(TASK STATEMENT): In the data below, find the line with "POWER OF ATTORNEY – All you" and output it along with every later line, exactly, but not the pictures.

(EXTRACTED MATERIAL):
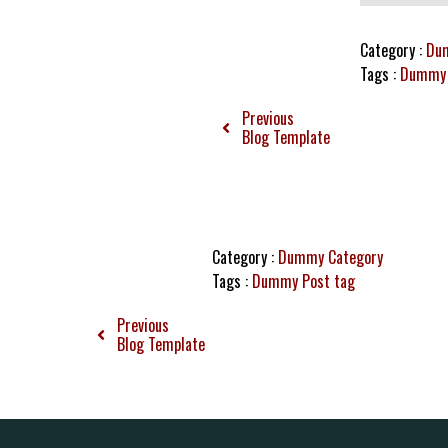
Category :
Du
Tags :
Dummy 
Previous
Blog Template
Category :
Dummy Category
Tags :
Dummy Post tag
Previous
Blog Template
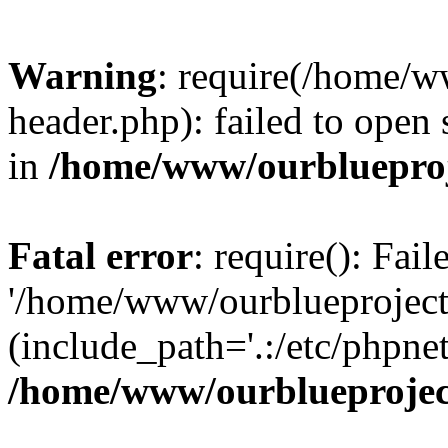
Warning
: require(/home/w
header.php): failed to open 
in
/home/www/ourblueproj
Fatal error
: require(): Fai
'/home/www/ourblueproject
(include_path='.:/etc/phpnet
/home/www/ourblueprojec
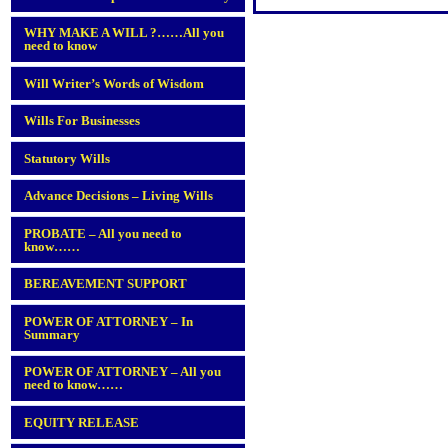
WHY MAKE A WILL ?……All you
need to know
Will Writer’s Words of Wisdom
Wills For Businesses
Statutory Wills
Advance Decisions – Living Wills
PROBATE – All you need to
know……
BEREAVEMENT SUPPORT
POWER OF ATTORNEY – In
Summary
POWER OF ATTORNEY – All you
need to know……
EQUITY RELEASE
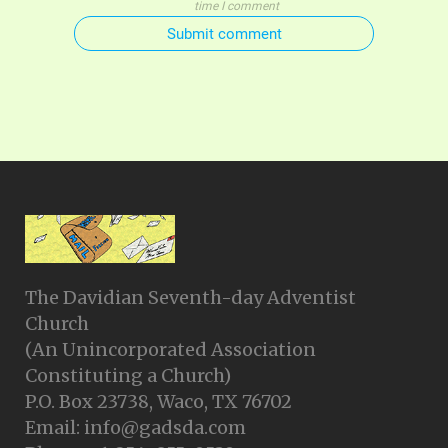
time I comment
Submit comment
The Davidian Seventh-day Adventist
Church
(An Unincorporated Association
Constituting a Church)
P.O. Box 23738, Waco, TX 76702
Email: info@gadsda.com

(SOLUTION TO THE EXERCISE):
POWER OF ATTORNEY – All you
need to know……
EQUITY RELEASE
time I comment
Submit comment
The Davidian Seventh-day Adventist
Church
(An Unincorporated Association
Constituting a Church)
P.O. Box 23738, Waco, TX 76702
Email: info@gadsda.com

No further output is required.